| TASK DESCRIPTION |
In the entries that follow, the first line to write out is the one containing "400 or Kodak ColorPlus 200.", and the last is the one containing "When you shoot". Reproduce that stretch exactly, with nothing before or after it.

| GIVEN RECORDS |
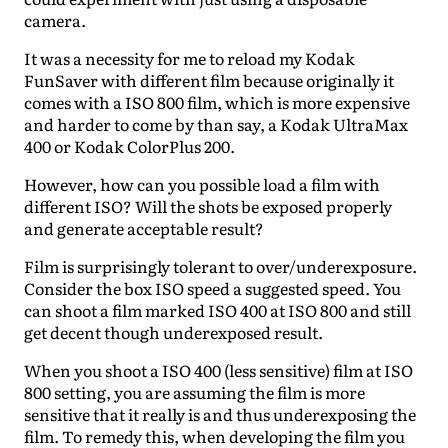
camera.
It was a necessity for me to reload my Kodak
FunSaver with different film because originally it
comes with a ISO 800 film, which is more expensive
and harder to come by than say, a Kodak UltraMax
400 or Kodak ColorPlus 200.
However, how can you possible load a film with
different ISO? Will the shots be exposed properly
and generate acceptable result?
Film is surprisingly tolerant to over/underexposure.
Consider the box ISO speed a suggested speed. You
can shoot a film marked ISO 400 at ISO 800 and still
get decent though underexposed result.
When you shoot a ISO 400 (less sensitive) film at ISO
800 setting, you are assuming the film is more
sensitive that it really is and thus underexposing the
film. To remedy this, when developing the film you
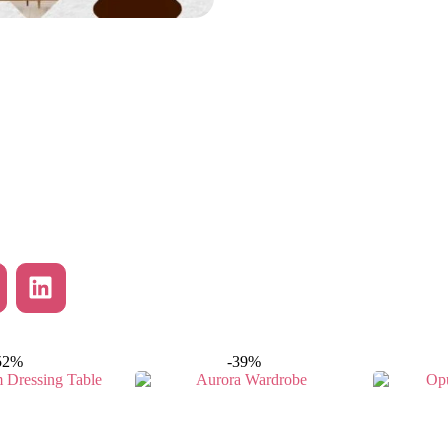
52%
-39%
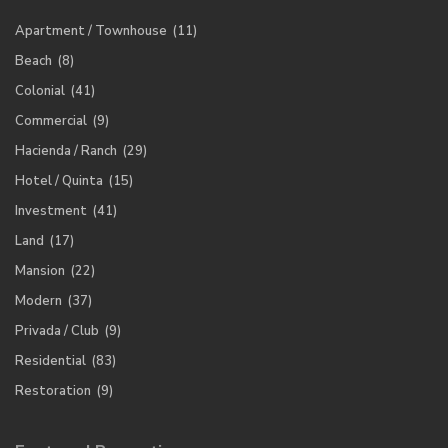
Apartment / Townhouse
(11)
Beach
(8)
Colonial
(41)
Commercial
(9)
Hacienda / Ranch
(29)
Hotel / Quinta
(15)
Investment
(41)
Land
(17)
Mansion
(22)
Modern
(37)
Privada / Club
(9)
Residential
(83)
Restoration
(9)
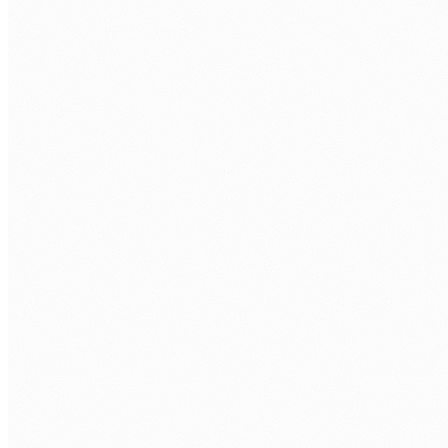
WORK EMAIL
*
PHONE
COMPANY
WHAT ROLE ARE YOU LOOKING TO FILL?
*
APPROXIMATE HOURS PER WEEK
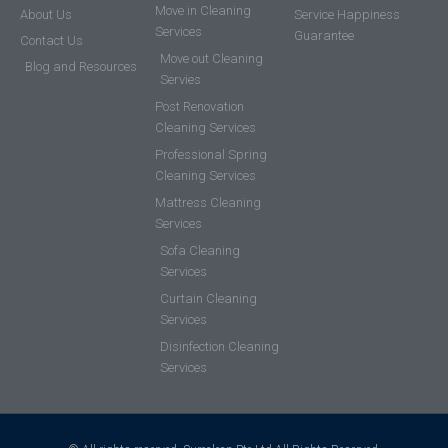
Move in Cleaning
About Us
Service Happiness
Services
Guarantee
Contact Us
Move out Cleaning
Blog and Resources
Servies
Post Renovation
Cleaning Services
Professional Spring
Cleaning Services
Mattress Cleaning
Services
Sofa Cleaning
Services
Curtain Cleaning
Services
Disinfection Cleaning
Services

| RESULT FOR THIS TASK |
400 or Kodak ColorPlus 200.
However, how can you possible load a film with
different ISO? Will the shots be exposed properly
and generate acceptable result?
Film is surprisingly tolerant to over/underexposure.
Consider the box ISO speed a suggested speed. You
can shoot a film marked ISO 400 at ISO 800 and still
get decent though underexposed result.
When you shoot a ISO 400 (less sensitive) film at ISO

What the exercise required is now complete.